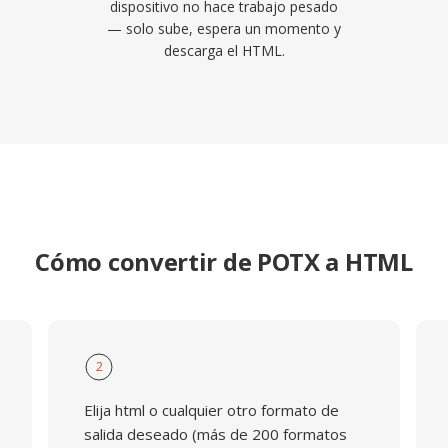
dispositivo no hace trabajo pesado
— solo sube, espera un momento y
descarga el HTML.
Cómo convertir de POTX a HTML
2
Elija html o cualquier otro formato de
salida deseado (más de 200 formatos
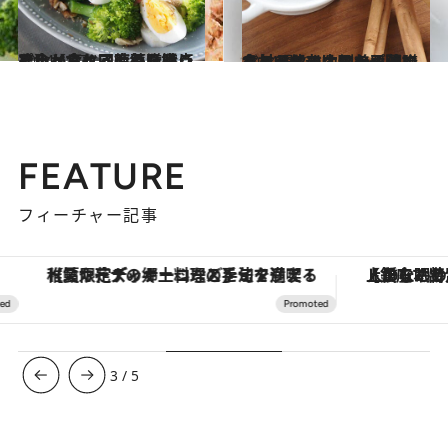
2024.12.7
冷えからくる疲れた時こそ食べてケア！毎日摂りたい【疲れ回復薬膳レシピ】と食べる時の注意点
グルメ
2024.12.2
冬こそ体の内側から潤いを与えて老け肌を予防する！セルフケアのポイントと【おすすめ美肌薬膳食材8選】
グルメ
FEATURE
フィーチャー記事
【銀座で出合う最旬美容】美髪ケアや上質な眠り…セルフケアのアップデートから、特別な名入れギフトまで。大人のための「ReFa GINZA」クルーズ
4
/
5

• • • •

TASK OBJECTIVE: Please, leaving out all pictures, transcribe exactly the lines above from the one containing "salida deseado (más de 200 formatos" through the final line, both included.

ANSWER SPACE:
salida deseado (más de 200 formatos
2024.12.7
冷えからくる疲れた時こそ食べてケア！毎日摂りたい【疲れ回復薬膳レシピ】と食べる時の注意点
グルメ
2024.12.2
冬こそ体の内側から潤いを与えて老け肌を予防する！セルフケアのポイントと【おすすめ美肌薬膳食材8選】
グルメ
FEATURE
フィーチャー記事
【銀座で出合う最旬美容】美髪ケアや上質な眠り…セルフケアのアップデートから、特別な名入れギフトまで。大人のための「ReFa GINZA」クルーズ
4
/
5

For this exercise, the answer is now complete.